### TASK TO COMPLETE
Please repeat all of the records, keeping every word unchanged.

### RECORD SET
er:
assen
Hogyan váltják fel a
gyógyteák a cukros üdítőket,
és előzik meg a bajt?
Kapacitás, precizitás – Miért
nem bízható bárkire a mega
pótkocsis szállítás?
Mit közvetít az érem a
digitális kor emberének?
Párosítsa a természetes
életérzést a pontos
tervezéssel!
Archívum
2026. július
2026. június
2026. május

### TASK RESPONSE
er:
assen
Hogyan váltják fel a
gyógyteák a cukros üdítőket,
és előzik meg a bajt?
Kapacitás, precizitás – Miért
nem bízható bárkire a mega
pótkocsis szállítás?
Mit közvetít az érem a
digitális kor emberének?
Párosítsa a természetes
életérzést a pontos
tervezéssel!
Archívum
2026. július
2026. június
2026. május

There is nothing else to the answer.